Con sua moglie, una vita insieme, dal 1984: Caterina chirurgo plastico, estetico, ospedale, studio; lei prima campione poi team manager all’Olimpia e in Nazionale, commissario e presidente federale, ora dirigente alla Federazione internazionale. Trentacinque anni di coppia, i problemi li lasciavate fuori casa?
«Tendenzialmente sì. Ho al mio fianco una donna intelligente, capace di sdrammatizzare e anch’io cerco di non farmi dominare dalle tensioni. Quando giocavo, lei sempre presente, costantemente vicina, ma mai invadente, mai una parola fuori posto, una critica all’allenatore, al compagno. Lei ed io rispettosi dei reciproci spazi».

Che vita fate?
«Si lavora, quanto al resto niente mondanità. Andiamo a teatro, prendiamo un palchetto, così non tolgo la visuale a nessuno... Ci godiamo le vacanze nella nostra casa nel Monferrato. Amici. Una vita piena, ma normale».

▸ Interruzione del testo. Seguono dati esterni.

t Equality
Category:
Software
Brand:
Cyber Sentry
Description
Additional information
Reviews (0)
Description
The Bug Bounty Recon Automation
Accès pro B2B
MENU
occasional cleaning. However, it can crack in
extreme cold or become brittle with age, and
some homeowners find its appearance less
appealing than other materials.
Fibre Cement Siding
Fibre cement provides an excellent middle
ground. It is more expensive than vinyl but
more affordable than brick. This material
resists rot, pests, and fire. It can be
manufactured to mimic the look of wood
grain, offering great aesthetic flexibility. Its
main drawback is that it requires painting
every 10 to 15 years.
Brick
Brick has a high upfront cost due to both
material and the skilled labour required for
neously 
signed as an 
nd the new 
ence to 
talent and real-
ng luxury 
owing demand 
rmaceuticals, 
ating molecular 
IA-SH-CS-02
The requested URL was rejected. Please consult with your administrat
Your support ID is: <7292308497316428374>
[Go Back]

Anni fa lei ha rifiutato di correre per la presidenza della Federazione internazionale, preferendo un ruolo più defilato: ma perché?
«È una vita d’inferno, sempre in giro per il mondo. Io ho giocato tanto, dopo ho fatto il dirigente, sono stato ovunque, so cosa significa volare, prendere un aereo ogni tre giorni. È un ritmo che puoi tenere quando hai 40 anni, non a 60, appunto quando c’era quella possibilità».

Dino Meneghin, il campione, ha giocato ad altissimo livello fino a 44 anni. Un record: come ha fatto?
«Sono stato un precursore, ai miei tempi a 30 anni eri considerato già vecchio. Ecco Milano, grazie a Dan Peterson, mi ha allungato la carriera, regalandomi una seconda vita dopo quella di Varese».

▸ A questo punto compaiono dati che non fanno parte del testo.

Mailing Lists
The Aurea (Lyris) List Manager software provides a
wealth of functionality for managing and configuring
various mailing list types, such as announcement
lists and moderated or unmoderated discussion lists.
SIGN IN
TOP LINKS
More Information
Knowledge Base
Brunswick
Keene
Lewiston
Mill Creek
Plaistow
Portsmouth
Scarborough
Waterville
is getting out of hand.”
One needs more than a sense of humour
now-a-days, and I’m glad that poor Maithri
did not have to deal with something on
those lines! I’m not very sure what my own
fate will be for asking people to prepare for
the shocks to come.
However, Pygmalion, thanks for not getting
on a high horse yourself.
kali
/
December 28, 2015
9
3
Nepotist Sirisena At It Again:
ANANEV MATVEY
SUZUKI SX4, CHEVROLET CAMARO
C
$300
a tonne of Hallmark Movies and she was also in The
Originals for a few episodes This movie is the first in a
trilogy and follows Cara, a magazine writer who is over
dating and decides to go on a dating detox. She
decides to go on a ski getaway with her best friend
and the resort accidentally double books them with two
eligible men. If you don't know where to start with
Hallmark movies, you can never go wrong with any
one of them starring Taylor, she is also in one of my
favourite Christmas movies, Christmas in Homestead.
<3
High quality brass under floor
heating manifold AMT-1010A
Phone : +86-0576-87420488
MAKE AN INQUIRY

Lei resta ancora adesso popolarissimo: non è grave per i suoi attuali colleghi?
«Credo di essere stato agevolato proprio dalla mia lunga carriera. Ho fatto parte di squadre, Varese, Milano e Nazionale che hanno vinto tantissimo, con compagni fortissimi. Era un po’ il boom del basket. Senza dimenticare che quando ho lasciato ho lavorato per Milano e la Nazionale».

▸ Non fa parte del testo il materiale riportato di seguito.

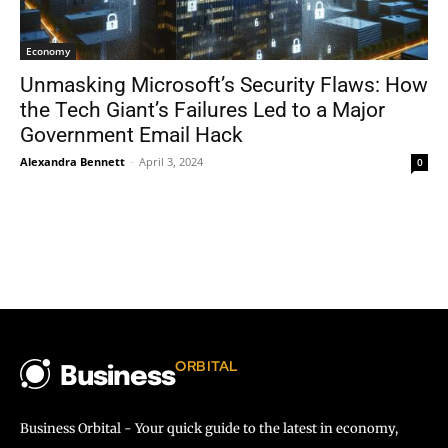
Economy
Unmasking Microsoft’s Security Flaws: How
the Tech Giant’s Failures Led to a Major
Government Email Hack
Alexandra Bennett
-
April 3, 2024
0
ORBITAL
Business
Business Orbital - Your quick guide to the latest in economy,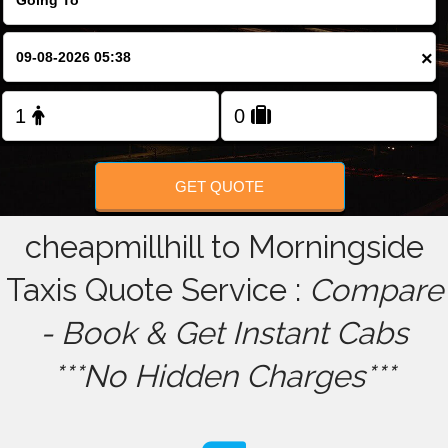
FOLLOW US
×
GET QUOTE
cheapmillhill to Morningside
Taxis Quote Service :
Compare
- Book & Get Instant Cabs
***No Hidden Charges***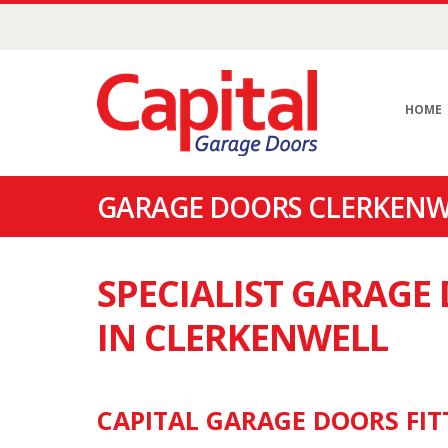
HOME
GARAGE DOORS CLERKENWE
SPECIALIST GARAG
IN CLERKENWELL
CAPITAL GARAGE DOORS FIT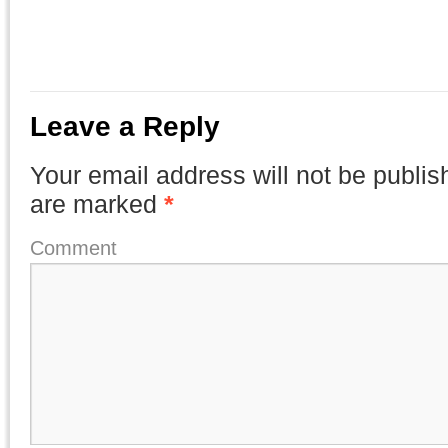
Leave a Reply
Your email address will not be publis
are marked
*
Comment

Gallinari, Belinelli, Melli, Datome, Hackett, un gruppo di campioni che rischia di non vincere nulla con la Nazionale?
«Mi spiace, moltissimo, so quanto lavorino, quanto si impegnino e quindi come soffrano».

Lo segue il basket di adesso?
«Sì, ma non mi diverto più tanto. Non voglio esprimere un giudizio tecnico, ma la Nba, giocata sempre a un livello altissimo, dopo un po’ mi annoia. Pick and roll e tiro da 3, pick and roll e tiro da 3... io sono più per un gioco corale».

Pensa mai a quanto guadagnano i suoi colleghi di adesso? Hanno contratti milionari.
«Lo dicevo spesso a mio padre: “pa’ se tu mi avessi fatto una quindicina d’anni dopo, ci saremmo sistemati per sempre. Allargava le braccia pover’uomo».

Anche suo figlio Andrea Meneghin ha giocato da campione. Ma è vero che ci saranno altri Meneghin sotto canestro?
«Chissà, le due figlie di Andrea hanno cominciato a giocare... Poi, c’è mio pronipote, Mattia, il bambino di Bruno, figlio di mio fratello Renzo: è nel minibasket a Malnate. Facciamoli divertire...».
Proprio come il nonno e lo zio che a quasi 70 anni prende la vita sempre col sorriso.